MO and AO "from different Universes", this is a different ''quality'', and one can not be deduced from one another. There are no strict theoretical prerequisites to bring the MO from the AO. Therefore, MO is better to just postulate and not try to deduce from something.

P.S. Everyone likes english style of work except of you.

The bold just proved my point. I have no idea what you are trying to say. It looks like it's copied and pasted from Google Translate. Citing your own papers does nothing to prove the point you are trying to make.

[chemist777]

Quote:

Originally Posted by Iaskwhy

The bold just proved my point. I have no idea what you are trying to say. It looks like it's copied and pasted from Google Translate. Citing your own papers does nothing to prove the point you are trying to make.

I quite simply explained my idea, it is a pity that you do not understand. And let's stop this useless discussion (as the last posts show).

P.S. You greatly overestimate the capabilities of Google translator.

[Iaskwhy]

By the way, I just had two more people with physics degrees (three including myself), all from top tier schools, read your paper and none of us could understand what you are trying to say. The discussion isn't useless when it directly impacts who can understand your paper.

[Iaskwhy]

Quote:

Proceeding from this equation ψ3 = С1ψАО А(1) + С2ψАО В(1) and according to the principle of quantum superposition, when the third quantum state is realized |ψ3> (which is described by the wave function ψ3), then when measuring a physical quantity, for example, the orbital energy, the quantum system will take the values of E1 (the energy of the atomic orbital of atom A) and E2 (the energy of the atomic orbital of atom B) with frequency respectively |С1|^2 and |С2|^2, that is, it will have a discrete description. When measuring the energy of a given orbital, we sometimes register the value of E1, and sometimes the value of E2. But this directly contradicts the idea of the MO method, since one-electron MO should be formed with an energy lower (if it is a bonding MO) than the energies of individual AO (according to the idea of linear combination of atomic orbitals, two MOs are formed from two AO, one MO with reduced energy and the other MO increased energy). But the principle of quantum superposition prohibits this. With a linear combination of one-electron atomic orbitals, we will not be able to obtain a "new quality", that is, a one- electron molecular orbital, but we will have the spectrum of AO.

Who says it can't make a lower energy level? The energy levels come from <ψ|H|ψ>=E. They are dependent on the wave function as well as the Hamiltonian. Obviously when there is a bond, the Hamiltonian is going to change. I'd assume that is where "the chemical bond is lost", you didn't account for it in the Hamiltonian.

The Hamiltonian is where this "new quality" comes about. For example, an electron and a proton in free space have Hamiltonians that are different than the Hamiltonian for a hydrogen atom.

[chemist777]

Quote:

Originally Posted by Iaskwhy

Who says it can't make a lower energy level?

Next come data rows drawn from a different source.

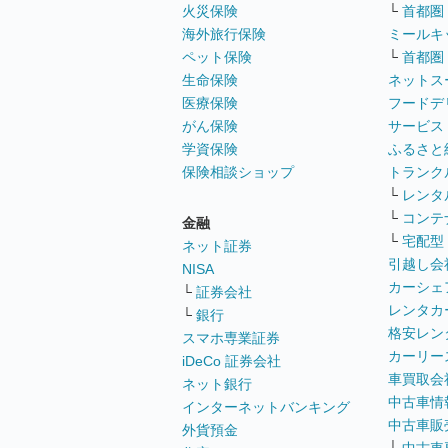
火災保険
└
首都圏
海外旅行保険
ミールキ
ペット保険
└
首都圏
生命保険
ネットス
医療保険
フードデ
がん保険
サービス
学資保険
ふるさと
保険相談ショップ
トランク
└
レンタ
└
コンテ
金融
└
宅配型
ネット証券
引越し会
NISA
カーシェ
└
証券会社
レンタカ
└
銀行
格安レン
スマホ専業証券
カーリー
iDeCo 証券会社
車買取会
ネット銀行
中古車情
インターネットバンキング
中古車販
外貨預金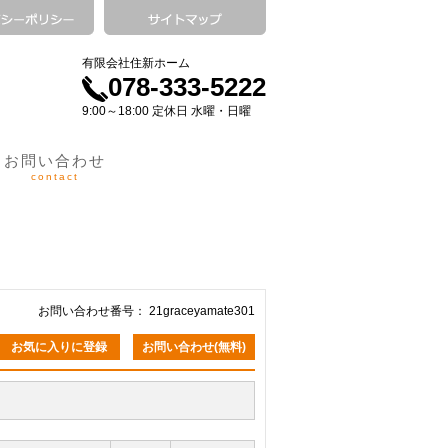
有限会社住新ホーム
078-333-5222
9:00～18:00 定休日 水曜・日曜
お問い合わせ
contact
お問い合わせ番号： 21graceyamate301
お気に入りに登録
お問い合わせ(無料)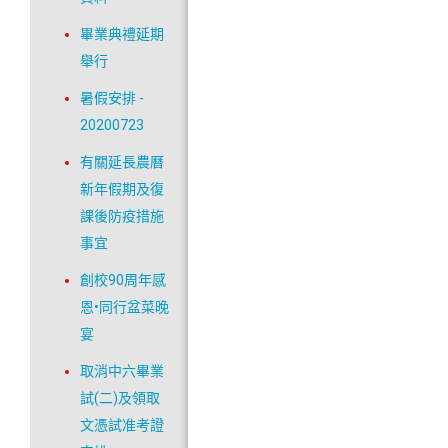
畢業典禮延期
舉行
暑假安排 -
20200723
有關延長農曆
新年假期及復
課後防疫措施
事宜
創校90周年感
恩•同行盆菜晚
宴
取消中六畢業
試(二)及領取
文憑試准考證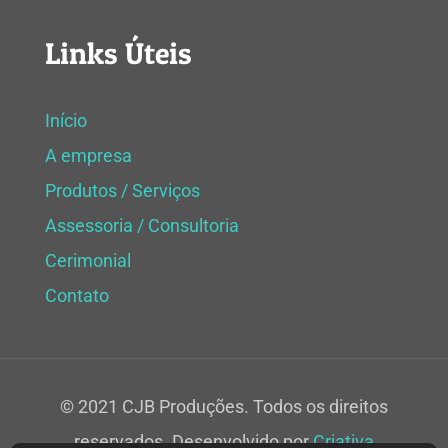
Links Úteis
Início
A empresa
Produtos / Serviços
Assessoria / Consultoria
Cerimonial
Contato
© 2021 CJB Produções. Todos os direitos
reservados. Desenvolvido por
Criativa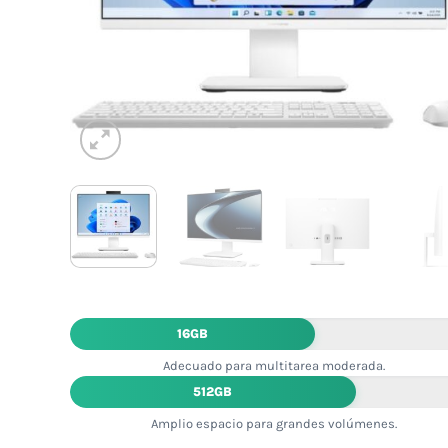
16GB
Adecuado para multitarea moderada.
512GB
Amplio espacio para grandes volúmenes.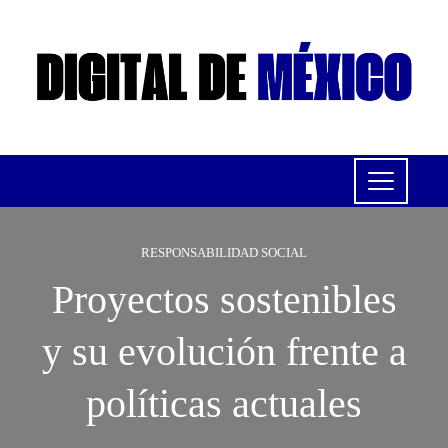
RESPONSABILIDAD SOCIAL
Proyectos sostenibles
y su evolución frente a
políticas actuales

Principle of quantum superposition. And that's enough.


The idea is very simple. In the MO method from the AO, receive MO by certain operations. But the principle of quantum superposition (by its definition) clearly indicates that we will receive only AO from AO, and nothing else will happen. That's all. If we go to a comparison, whatever manipulations we make with the "meters" we do not get "kilograms", since they are different "qualities" (length and mass, as well as AO and MO). This is indicated by the quantum superposition principle.

[Iaskwhy]

Quote:

Originally Posted by chemist777

Principle of quantum superposition. And that's enough.

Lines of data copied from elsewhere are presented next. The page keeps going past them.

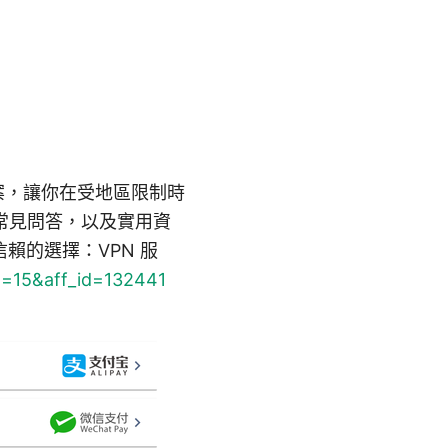
方案，讓你在受地區限制時
常見問答，以及實用資
賴的選擇：VPN 服
id=15&aff_id=132441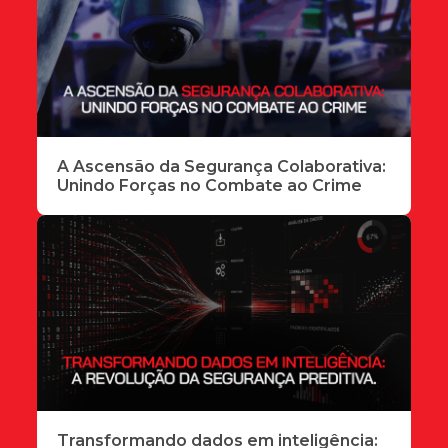
A Ascensão da Segurança Colaborativa:
Unindo Forças no Combate ao Crime
Transformando dados em inteligência: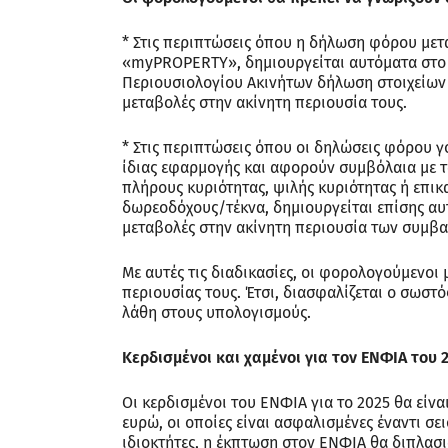
* Στις περιπτώσεις όπου η δήλωση φόρου με
«myPROPERTY», δημιουργείται αυτόματα στο
Περιουσιολογίου Ακινήτων δήλωση στοιχείων 
μεταβολές στην ακίνητη περιουσία τους.
* Στις περιπτώσεις όπου οι δηλώσεις φόρου 
ίδιας εφαρμογής και αφορούν συμβόλαια με τ
πλήρους κυριότητας, ψιλής κυριότητας ή επι
δωρεοδόχους/τέκνα, δημιουργείται επίσης αυτ
μεταβολές στην ακίνητη περιουσία των συμβ
Με αυτές τις διαδικασίες, οι φορολογούμενοι
περιουσίας τους. Έτσι, διασφαλίζεται ο σωσ
λάθη στους υπολογισμούς.
Κερδισμένοι και χαμένοι για τον ΕΝΦΙΑ του 
Οι κερδισμένοι του ΕΝΦΙΑ για το 2025 θα είνα
ευρώ, οι οποίες είναι ασφαλισμένες έναντι σε
ιδιοκτήτες, η έκπτωση στον ΕΝΦΙΑ θα διπλασι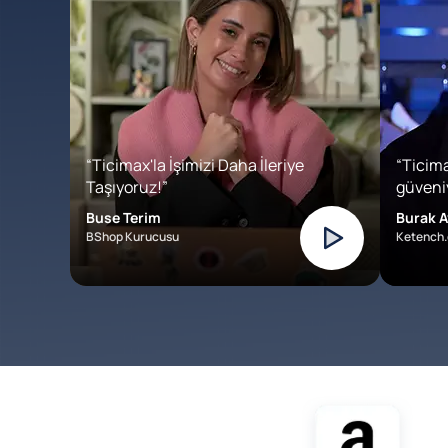
“Ticimax'la İşimizi Daha İleriye
“Ticima
Taşıyoruz!”
güveniy
Buse Terim
Burak A
BShop Kurucusu
Ketench.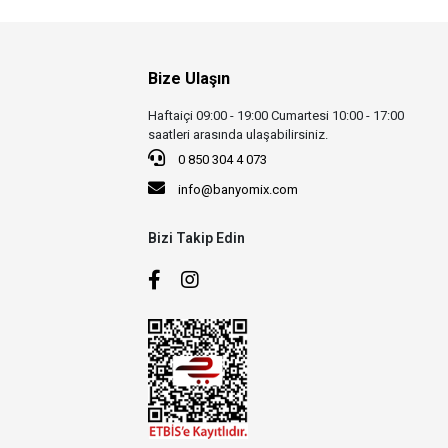
Bize Ulaşın
Haftaiçi 09:00 - 19:00 Cumartesi 10:00 - 17:00
saatleri arasında ulaşabilirsiniz.
0 850 304 4 073
info@banyomix.com
Bizi Takip Edin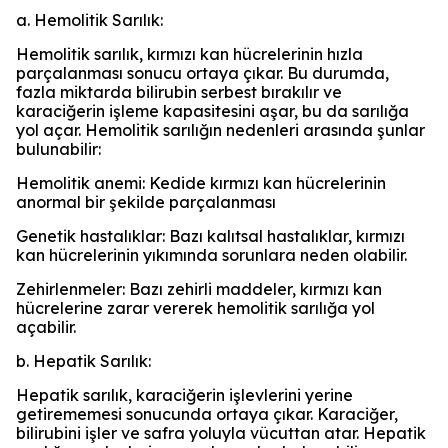
a. Hemolitik Sarılık:
Hemolitik sarılık, kırmızı kan hücrelerinin hızla
parçalanması sonucu ortaya çıkar. Bu durumda,
fazla miktarda bilirubin serbest bırakılır ve
karaciğerin işleme kapasitesini aşar, bu da sarılığa
yol açar. Hemolitik sarılığın nedenleri arasında şunlar
bulunabilir:
Hemolitik anemi: Kedide kırmızı kan hücrelerinin
anormal bir şekilde parçalanması
Genetik hastalıklar: Bazı kalıtsal hastalıklar, kırmızı
kan hücrelerinin yıkımında sorunlara neden olabilir.
Zehirlenmeler: Bazı zehirli maddeler, kırmızı kan
hücrelerine zarar vererek hemolitik sarılığa yol
açabilir.
b. Hepatik Sarılık:
Hepatik sarılık, karaciğerin işlevlerini yerine
getirememesi sonucunda ortaya çıkar. Karaciğer,
bilirubini işler ve safra yoluyla vücuttan atar. Hepatik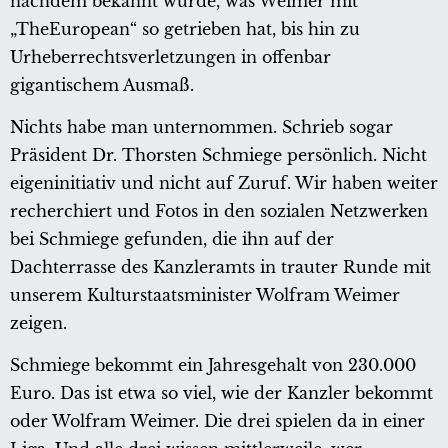
nachdem bekannt wurde, was Weimer mit
„TheEuropean“ so getrieben hat, bis hin zu
Urheberrechtsverletzungen in offenbar
gigantischem Ausmaß.
Nichts habe man unternommen. Schrieb sogar
Präsident Dr. Thorsten Schmiege persönlich. Nicht
eigeninitiativ und nicht auf Zuruf. Wir haben weiter
recherchiert und Fotos in den sozialen Netzwerken
bei Schmiege gefunden, die ihn auf der
Dachterrasse des Kanzleramts in trauter Runde mit
unserem Kulturstaatsminister Wolfram Weimer
zeigen.
Schmiege bekommt ein Jahresgehalt von 230.000
Euro. Das ist etwa so viel, wie der Kanzler bekommt
oder Wolfram Weimer. Die drei spielen da in einer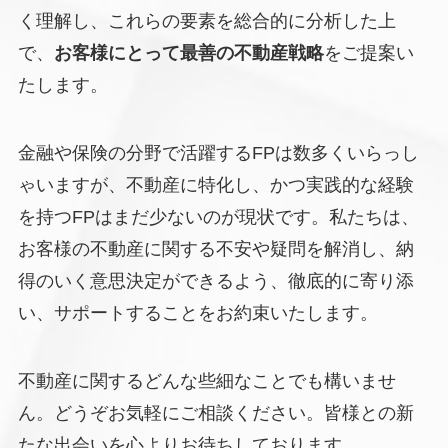
く理解し、これらの要素を総合的に分析した上
で、
お客様にとって最善の不動産戦略
をご提案い
たします。
金融や保険の分野で活躍するFPは数多くいらっし
ゃいますが、不動産に特化し、かつ実践的な経験
を持つFPはまだ少ないのが現状です。私たちは、
お客様の不動産に関する不安や疑問を解消し、納
得のいく意思決定ができるよう、徹底的に寄り添
い、サポートすることをお約束いたします。
不動産に関するどんな些細なことでも構いませ
ん。どうぞお気軽にご相談ください。皆様との新
たな出会いを心よりお待ちしております。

The idea is very simple. In the MO method from the AO, receive MO by certain operations. But the principle of quantum superposition (by its definition) clearly indicates that we will receive only AO from AO, and nothing else will happen. That's all. If we go to a comparison, whatever manipulations we make with the "meters" we do not get "kilograms", since they are different "qualities" (length and mass, as well as AO and MO). This is indicated by the quantum superposition principle.

The principle of quantum superposition doesn't automatically give you the energies. You need the Hamiltonian as well. When you go from AO to MO, the Hamiltonian changes.